8.30.2015

Beberapa Hal yang Sebaiknya Tidak Diucapkan Kepada Wanita yang Keguguran dan IUFD

Pagi hari sebelum saya mengetahui bahwa anak saya meninggal dalam kandungan (IUFD), semuanya berjalan dengan normal. Walaupun saya tidak dapat banyak mengerjakan pekerjaan rumah karena mengalami beberapa keluhan ala wanita hamil tua, mood saya sangat baik pagi itu, terutama setelah kedatangan suami dari luar pulau sehari sebelumnya. Saya tambah bahagia karena di pagi itu saya flek, tepat di hari perkiraan lahirnya. Darah yang keluar membuat saya berasumsi bahwa kami akan segera bertemu dengan si kecil yang telah kami beri nama, Hanif Edelweissar.




Sekarang sudah 2 tahun lebih 1 hari setelah hari itu, hari ketika kami sekeluarga dikejutkan oleh kenyataan pahit bahwa bayi saya yang cukup umur untuk lahir itu ternyata sudah tidak berdetak jantungnya. Bayi yang sudah kami nantikan selama 2 tahun 1 bulan pernikahan ternyata harus kembali kepada penciptanya, tanpa bisa kami melihatnya lebih dulu.

Dokter menyuruh saya pulang dulu untuk menenangkan diri jika ingin persalinan normal (karena kondisi fisik saya masih memungkinkan), walaupun opsi operasi tetap terbuka jika saya dan suami menginginkan.

Sikap dokter saya tersebut sangat berkesan bagi saya. Ucapannya penuh simpati tanpa menghakimi kesalahan saya yang fatal: kelelahan dan salah mengira kram perut sebagai tendangan bayi. Itu sungguh kesalahan bodoh, tapi ibu mana yang sengaja melakukan kesalahan itu. Dan bu dokter tahu itu.

Sampai sekarang, rasa bersalah masih terus mengganggu mata menahan airnya atau hati menahan sedihnya. Ketika bayi saya pergi rasanya setengah diri saya pun ikut pergi. Ada yang hampa. Rindu. Kalaulah tidak ingat Tuhan dan tidak didukung oleh orang-orang kesayangan, mungkin saya sudah gila karena terus menerus menyalahkan diri sendiri. Mungkin saya tak pernah bangkit dari rasa keterpurukan.

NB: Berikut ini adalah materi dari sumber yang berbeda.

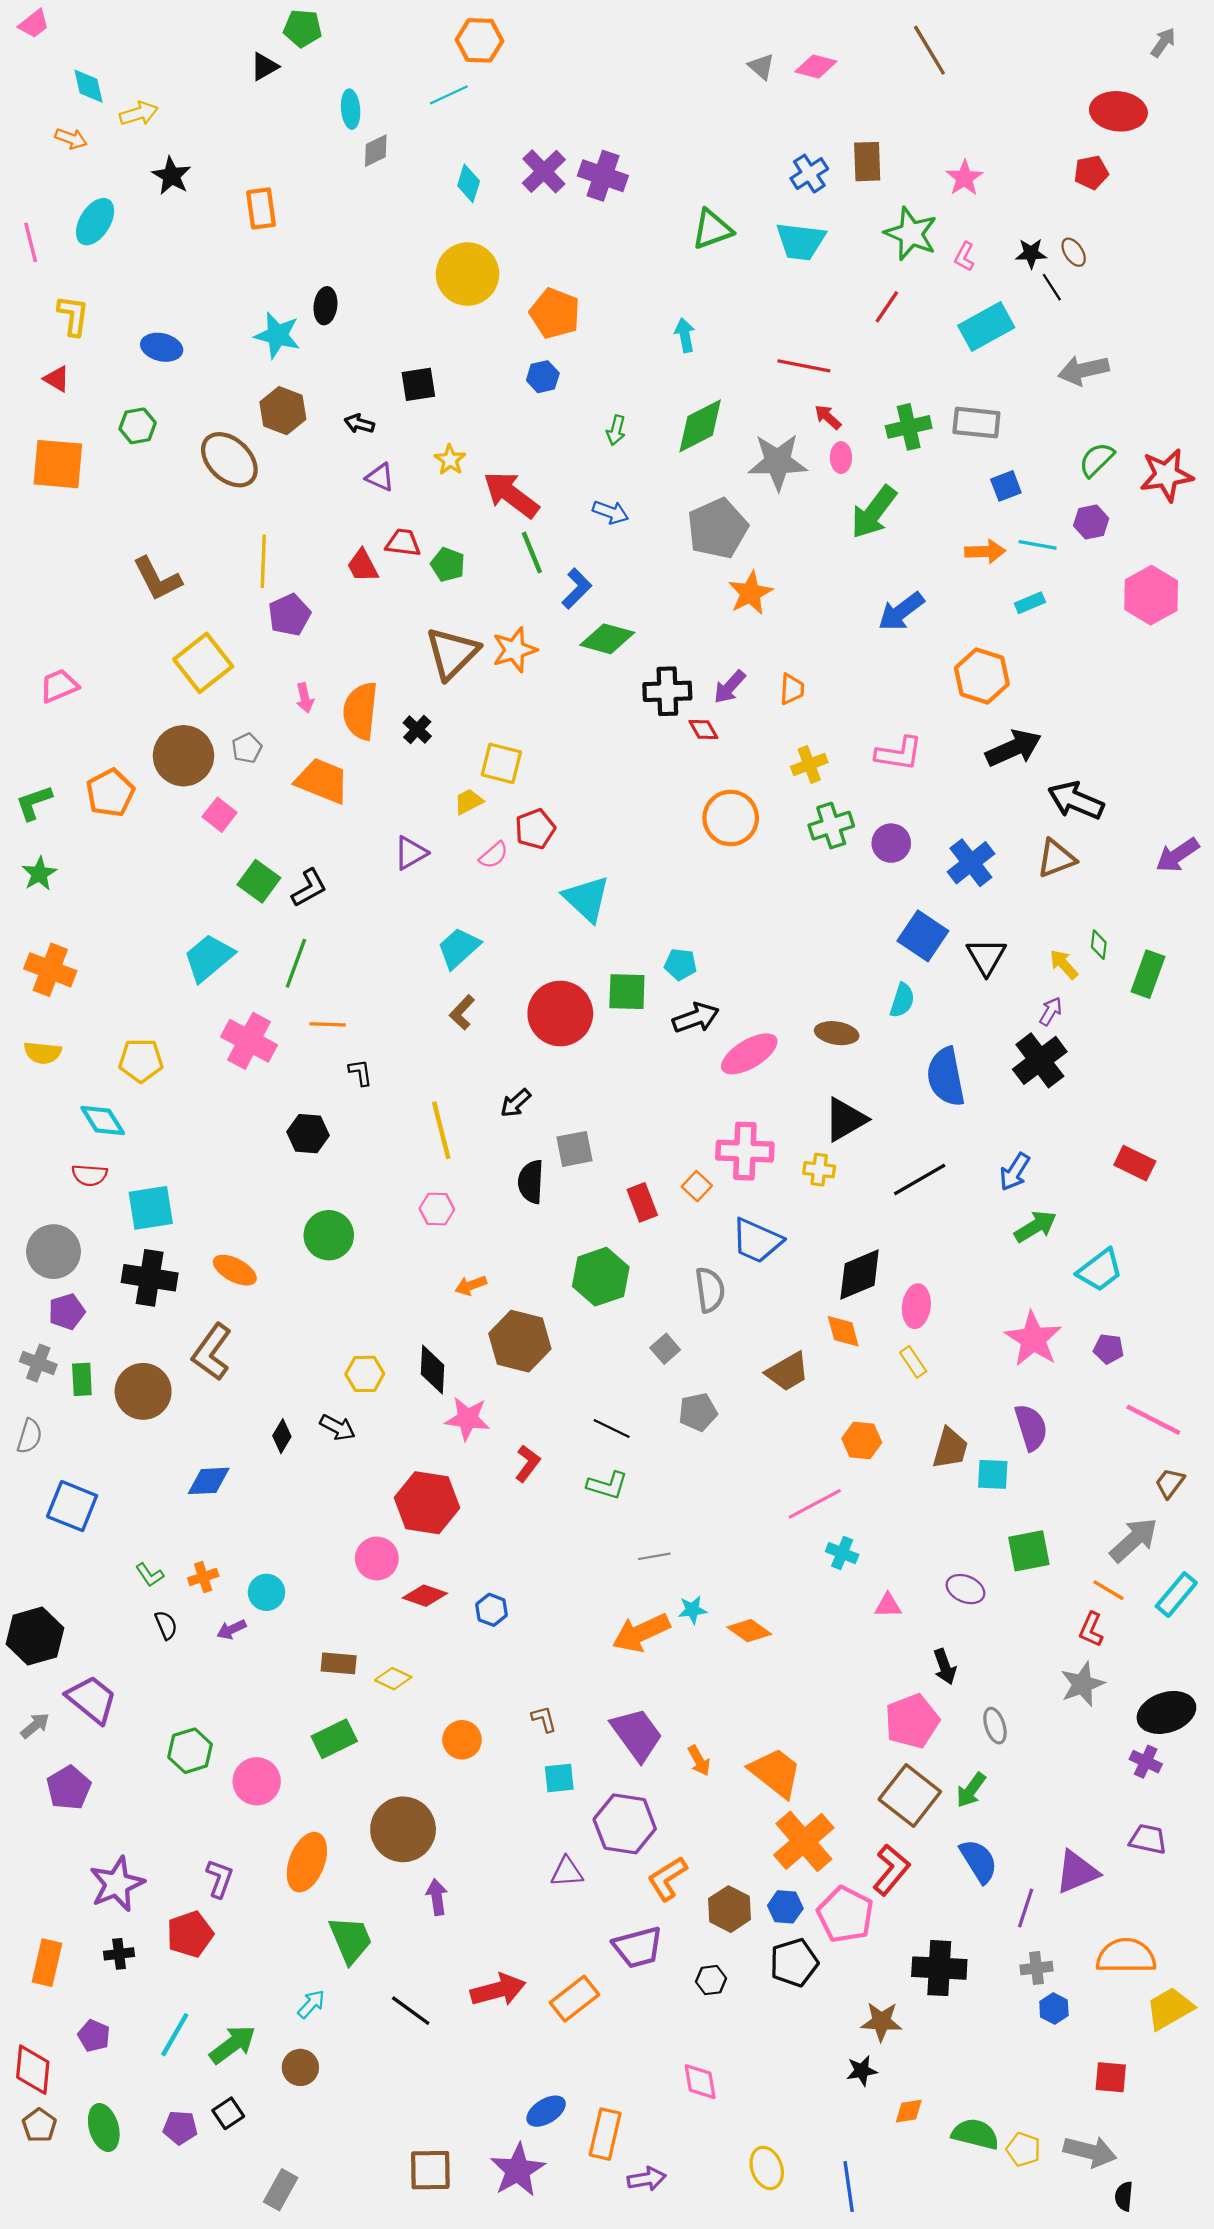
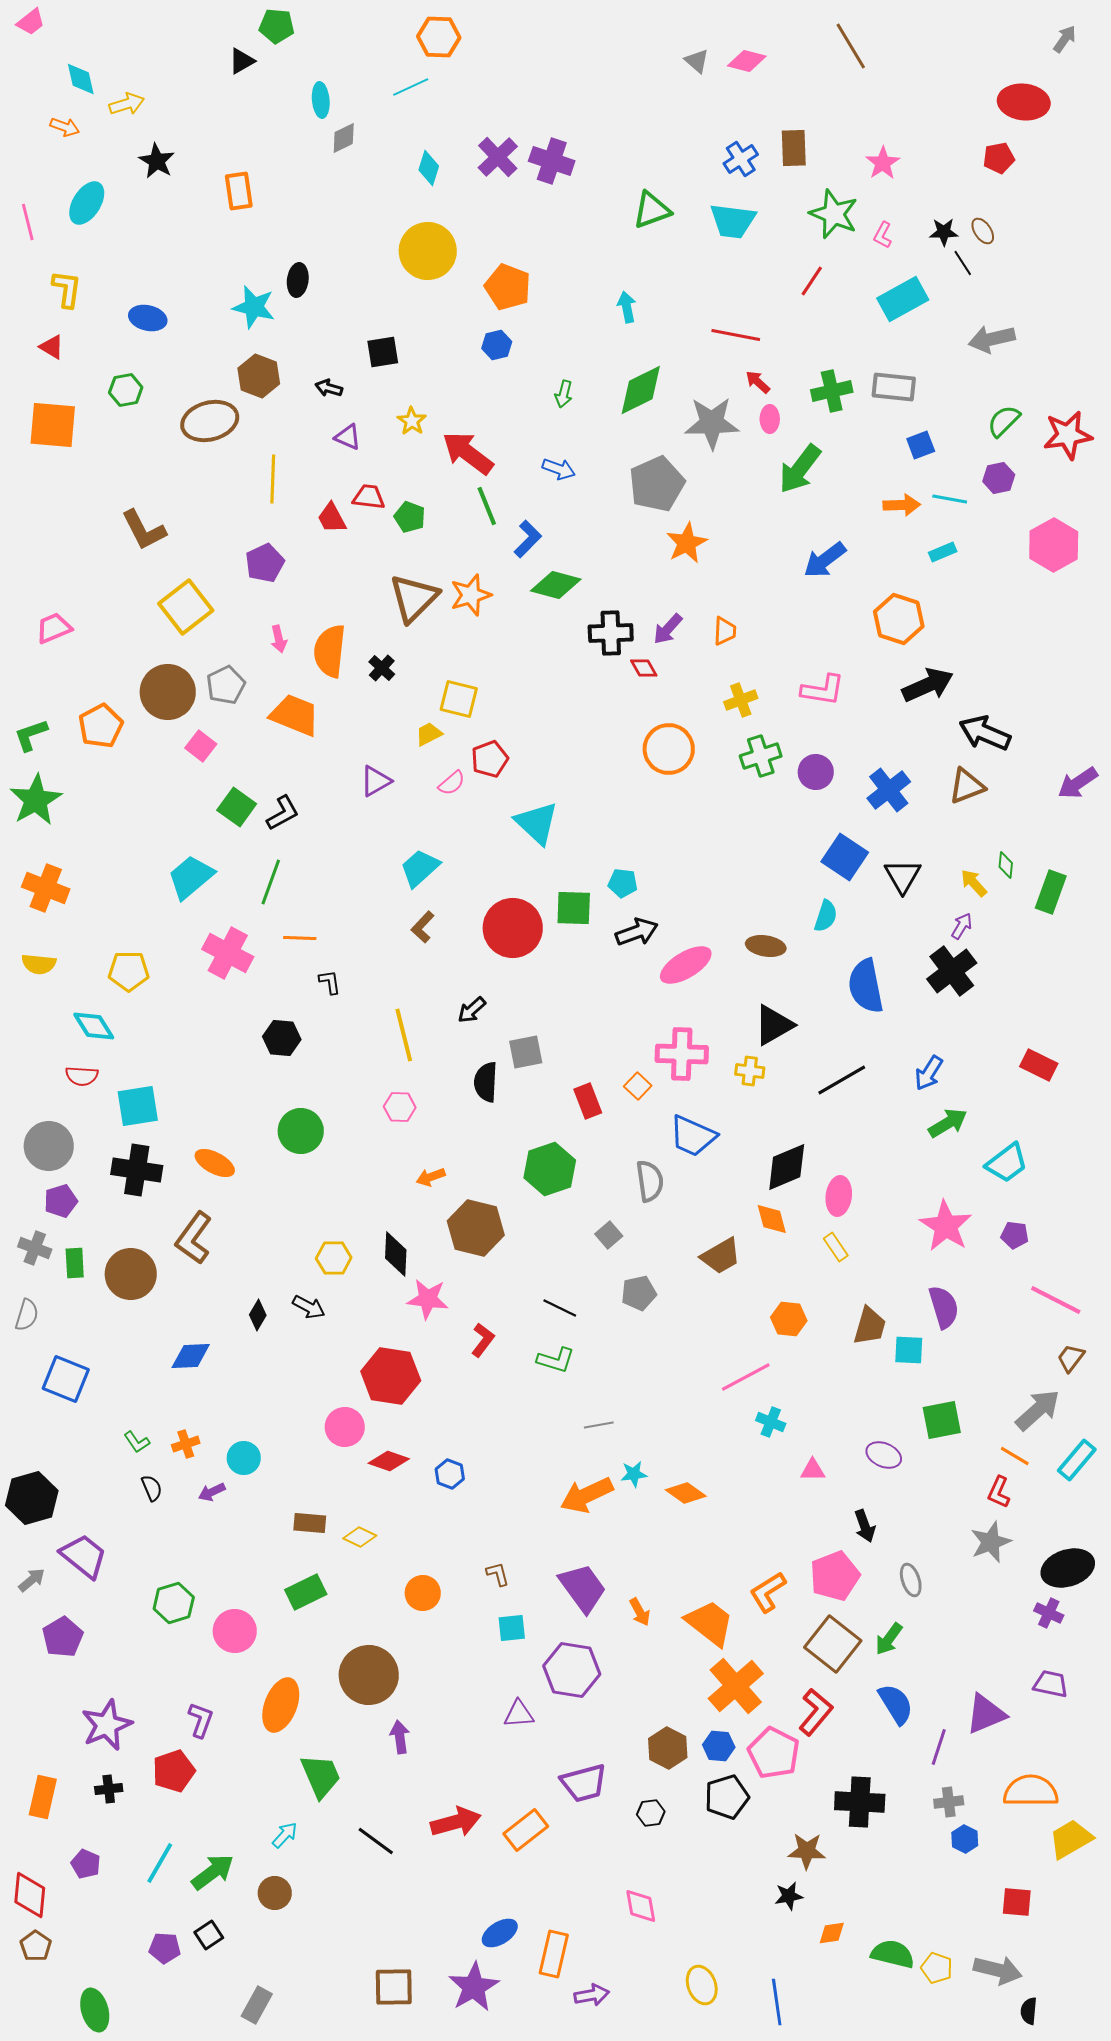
brown ellipse: (229, 460) -> (210, 421), turned -58
yellow line: (263, 561) -> (273, 479), moved
gray pentagon: (247, 748) -> (226, 685), size x1.4
green star: (39, 874) -> (36, 800), size x1.6
orange L-shape: (667, 1878) -> (768, 1592), moved
green ellipse: (104, 2128) -> (95, 2010), moved

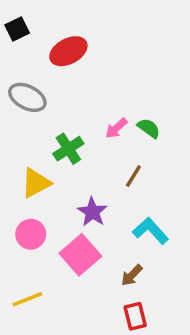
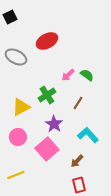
red ellipse: (68, 51) -> (47, 41), moved
green cross: (68, 149) -> (47, 95), moved

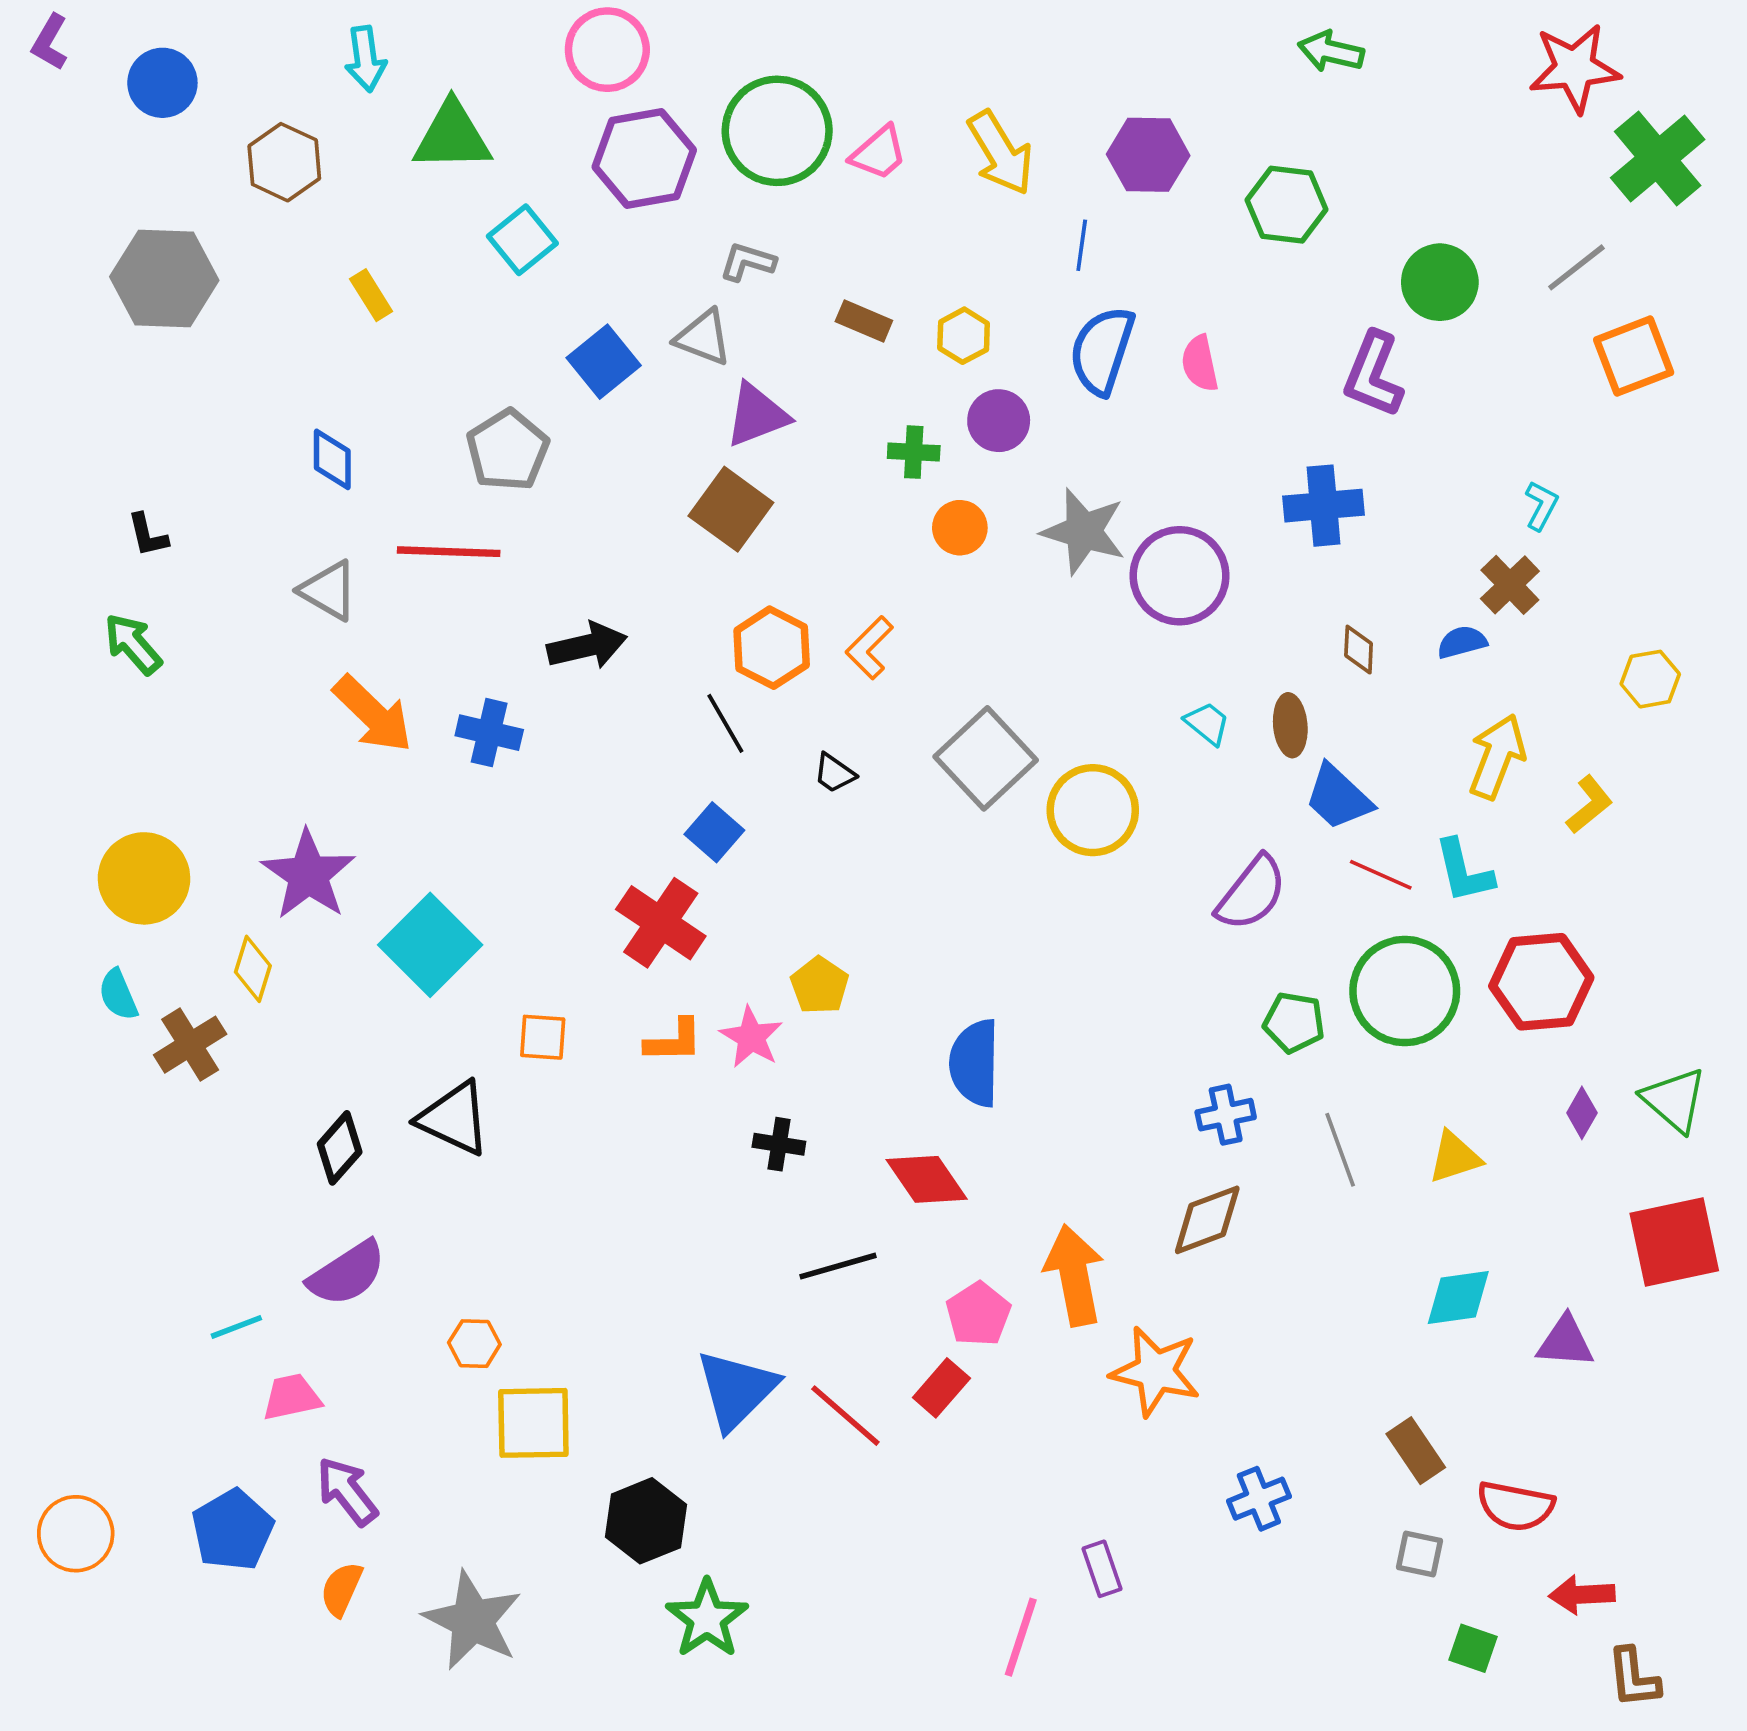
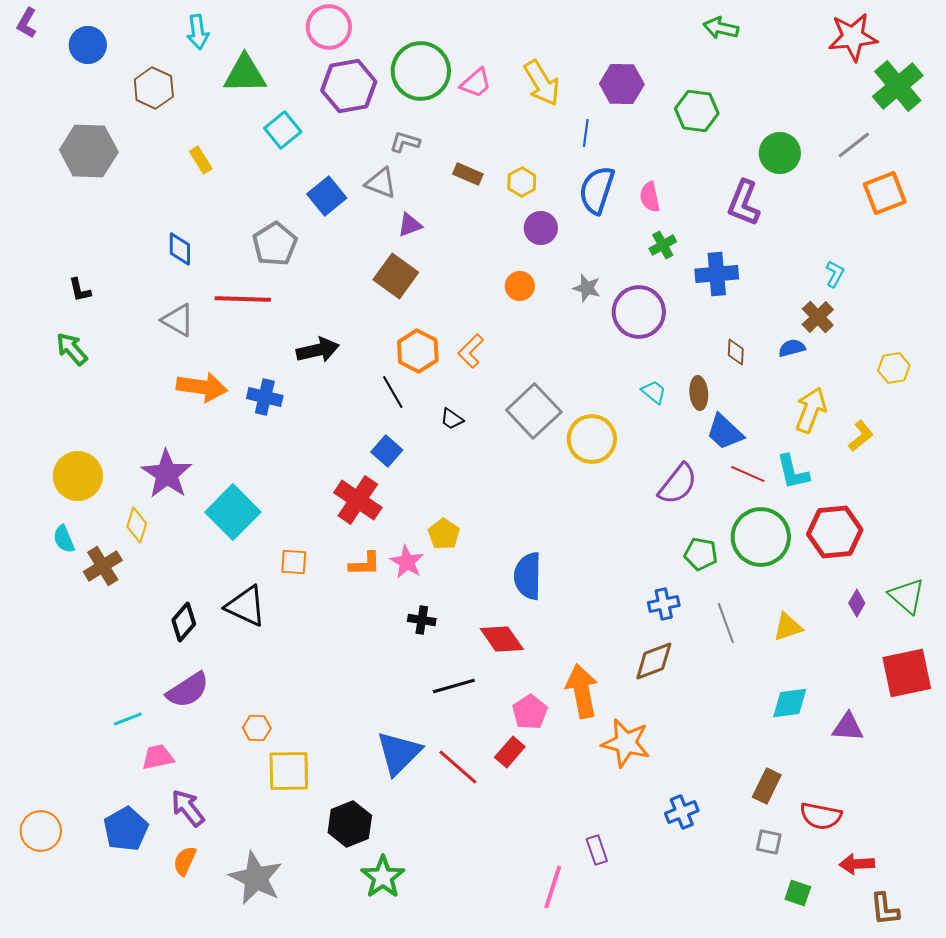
purple triangle: (757, 415) -> (410, 225), size x0.7
green cross: (914, 452) -> (663, 245), moved, turned -32
gray star: (1084, 531) -> (587, 288), size x0.6
orange arrow: (373, 714) -> (202, 387), turned -36
brown rectangle: (1416, 1451) -> (767, 786), turned 60

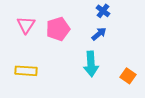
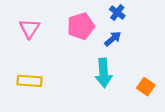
pink pentagon: (58, 29) -> (81, 26), moved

Sekarang, rasa bersalah tetap ada, mungkin tak pernah pergi. Peristiwa ini sedikit banyak membuat saya berubah, tapi saya bersyukur dapat menjalani hari dengan lebih sadar. Pengalaman lama hamil, IUFD, dan kembali pada fase penantian, membuat saya belajar agar lebih menjaga lisan. Berikut ini beberapa hal yang sebaiknya tidak diucapkan kepada wanita yang mengalami IUFD ataupun keguguran, menurut saya. 


1. Bagaimana perasaanmu?

Di malam hari pasca persalinan, seseorang bertanya kepada saya mengenai perasaan saya. Apakah saya harus menjawabnya?

Terus terang, sejak proses persalinan selesai, saya dan Kanda bersepakat tidak membicarakan hal tersebut untuk sementara waktu. Setidaknya sampai kami sama-sama siap untuk membicarakannya. Yang pasti tidak saat itu. Saya tidak tahu apa yang mungkin terjadi kalau Kanda tidak mengusulkan itu. Mengingat fisik yang sedang lemah serta perasaan yang sedang rapuh, mungkin saya berteriak-teriak histeris dan pingsan.

Ketika bangun dari tidur usai melalui malam yang panjang, saya kedatangan para karib kerabat yang menjenguk, bergantian sepanjang hari. Saya masih berharap kejadian itu sebagai mimpi. Sepanjang hari saya tersenyum dan tertawa. Kanda dan keluarga kami juga. Senyum kami tentu bukan karena tidak sedih. Tak perlu ditanya, yang paling sedih akan kematian bayi tentu adalah orang tua, terlebih saya ibu yang mengandung.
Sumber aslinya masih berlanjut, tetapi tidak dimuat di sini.